Dems ask for ethics investigation into Cramer tweet
BISMARCK — North Dakota Democrats asked for an ethics investigation Monday, Jan. 8, into a tweet from Republican Rep. Kevin Cramer's official account that discussed campaign polling, a move that the third-term congressman called "petty."
The request to the Office of Congressional Ethics comes as Cramer weighs a run against Democratic incumbent Sen. Heidi Heitkamp.
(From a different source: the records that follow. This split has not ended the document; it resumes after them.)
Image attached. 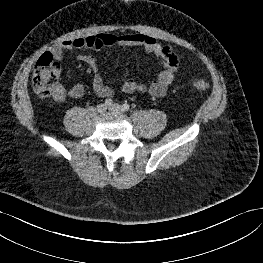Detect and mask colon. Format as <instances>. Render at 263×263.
Instances as JSON below:
<instances>
[{
	"label": "colon",
	"instance_id": "5ec220e1",
	"mask_svg": "<svg viewBox=\"0 0 263 263\" xmlns=\"http://www.w3.org/2000/svg\"><path fill=\"white\" fill-rule=\"evenodd\" d=\"M60 66L50 53L43 54L33 70L32 88L43 97L52 96L59 86ZM194 91L202 93L208 90L209 83L203 78H196L192 83Z\"/></svg>",
	"mask_w": 263,
	"mask_h": 263
}]
</instances>
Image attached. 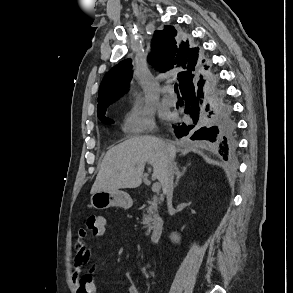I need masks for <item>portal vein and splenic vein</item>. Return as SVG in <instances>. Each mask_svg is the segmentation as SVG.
I'll use <instances>...</instances> for the list:
<instances>
[{
	"instance_id": "1",
	"label": "portal vein and splenic vein",
	"mask_w": 293,
	"mask_h": 293,
	"mask_svg": "<svg viewBox=\"0 0 293 293\" xmlns=\"http://www.w3.org/2000/svg\"><path fill=\"white\" fill-rule=\"evenodd\" d=\"M160 188H161V185H160L159 182H156V183H154V184L152 185V191H153V192H159Z\"/></svg>"
}]
</instances>
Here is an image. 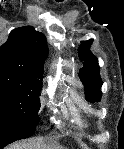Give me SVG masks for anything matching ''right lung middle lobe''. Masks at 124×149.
I'll return each mask as SVG.
<instances>
[{"mask_svg": "<svg viewBox=\"0 0 124 149\" xmlns=\"http://www.w3.org/2000/svg\"><path fill=\"white\" fill-rule=\"evenodd\" d=\"M41 87H31L0 74V132H22L40 121Z\"/></svg>", "mask_w": 124, "mask_h": 149, "instance_id": "1", "label": "right lung middle lobe"}]
</instances>
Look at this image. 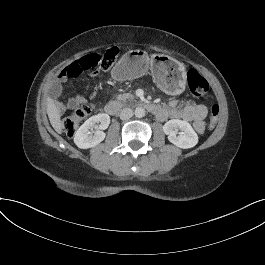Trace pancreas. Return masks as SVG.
<instances>
[{
	"label": "pancreas",
	"instance_id": "pancreas-1",
	"mask_svg": "<svg viewBox=\"0 0 265 265\" xmlns=\"http://www.w3.org/2000/svg\"><path fill=\"white\" fill-rule=\"evenodd\" d=\"M134 99V95L130 93H124L117 96V100H121L123 102H126V100H132Z\"/></svg>",
	"mask_w": 265,
	"mask_h": 265
}]
</instances>
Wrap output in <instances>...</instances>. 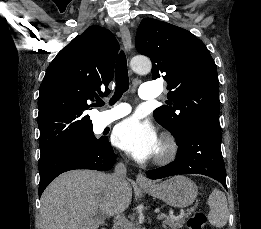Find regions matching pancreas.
Listing matches in <instances>:
<instances>
[{
	"label": "pancreas",
	"instance_id": "obj_1",
	"mask_svg": "<svg viewBox=\"0 0 261 229\" xmlns=\"http://www.w3.org/2000/svg\"><path fill=\"white\" fill-rule=\"evenodd\" d=\"M192 209H188L187 213H181L182 219H171V217H164L161 219L164 229H182L185 225L186 219L191 215Z\"/></svg>",
	"mask_w": 261,
	"mask_h": 229
}]
</instances>
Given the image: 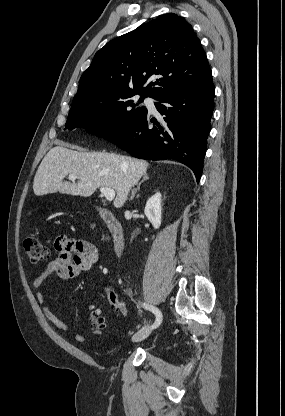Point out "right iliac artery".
Wrapping results in <instances>:
<instances>
[{
  "mask_svg": "<svg viewBox=\"0 0 285 416\" xmlns=\"http://www.w3.org/2000/svg\"><path fill=\"white\" fill-rule=\"evenodd\" d=\"M142 307L145 308L146 310H149V311L153 312L155 314L156 321H155L154 325L152 326V328L158 327L160 325V323L162 322V313H161V311L157 307H155L153 305L146 304V303H142Z\"/></svg>",
  "mask_w": 285,
  "mask_h": 416,
  "instance_id": "82829eb1",
  "label": "right iliac artery"
}]
</instances>
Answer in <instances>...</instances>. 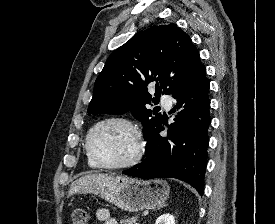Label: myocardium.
Listing matches in <instances>:
<instances>
[{"label":"myocardium","mask_w":275,"mask_h":224,"mask_svg":"<svg viewBox=\"0 0 275 224\" xmlns=\"http://www.w3.org/2000/svg\"><path fill=\"white\" fill-rule=\"evenodd\" d=\"M122 123L124 125H126L133 133L134 135V139L136 142V149L135 152L133 154V156L128 159L125 162L122 163H118V164H108L105 163L103 161H101L98 156L95 154V152L93 151L92 148V136L94 134V132L101 127L104 124L107 123ZM85 146H86V150L87 153L89 154V156L91 157V159L96 163V165L98 167L101 168H105V169H125V168H129L135 164H137L142 156H143V152H144V141H143V137L142 134L139 130V128L137 127V125L132 122L131 120L122 117V116H109V117H105L101 120H99L98 122H96L91 129L89 130L87 136H86V141H85Z\"/></svg>","instance_id":"1"}]
</instances>
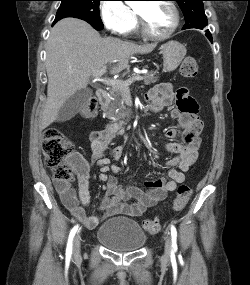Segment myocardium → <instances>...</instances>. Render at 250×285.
<instances>
[{"label":"myocardium","instance_id":"1","mask_svg":"<svg viewBox=\"0 0 250 285\" xmlns=\"http://www.w3.org/2000/svg\"><path fill=\"white\" fill-rule=\"evenodd\" d=\"M162 3H165L166 5H168L171 8L173 15H174V23L172 27L166 34H163V35H155L151 33L149 29L147 28L145 19L142 16V14L138 10L135 11L137 18H138L139 30L141 34L145 38L153 40V41H165L171 38L173 34L177 31L180 25L181 18H180V12H179L177 5L172 0H164V2Z\"/></svg>","mask_w":250,"mask_h":285}]
</instances>
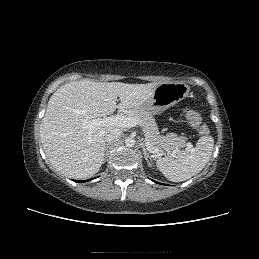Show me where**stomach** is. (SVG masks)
<instances>
[{"label":"stomach","instance_id":"stomach-1","mask_svg":"<svg viewBox=\"0 0 259 259\" xmlns=\"http://www.w3.org/2000/svg\"><path fill=\"white\" fill-rule=\"evenodd\" d=\"M189 91L190 87L184 82L161 83L139 109L150 114H159L184 100L189 95Z\"/></svg>","mask_w":259,"mask_h":259}]
</instances>
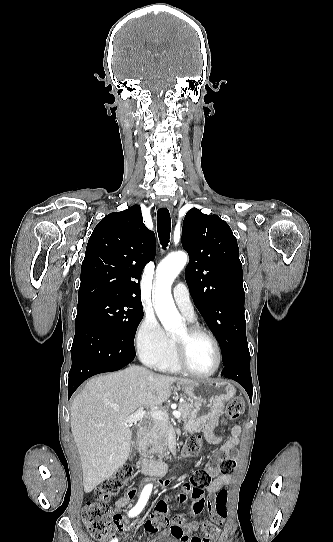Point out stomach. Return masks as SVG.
<instances>
[{"label": "stomach", "mask_w": 333, "mask_h": 542, "mask_svg": "<svg viewBox=\"0 0 333 542\" xmlns=\"http://www.w3.org/2000/svg\"><path fill=\"white\" fill-rule=\"evenodd\" d=\"M177 386L193 406L191 418L184 426V430H189V435L200 430L209 420L219 418L225 402H229L236 394L235 386L228 380H198L194 386Z\"/></svg>", "instance_id": "stomach-1"}]
</instances>
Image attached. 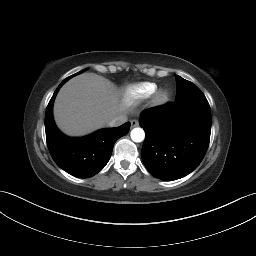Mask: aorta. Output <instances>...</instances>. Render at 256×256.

He expects to make a decision in the next couple of weeks.
Cramer's Dec. 30 tweet was in response to Forum Communications Co. columnist and radio host Mike McFeely, who said he'd "like to see Cramer's and Heitkamp's internal polling," tagging each politician's official account.
"It would break your heart to see our polling," Cramer said in response.
Scott McNeil, the executive director of the North Dakota Democratic-NPL, said Cramer's official Twitter account is subject to the same rules that prohibit congressional members' websites from including campaign information.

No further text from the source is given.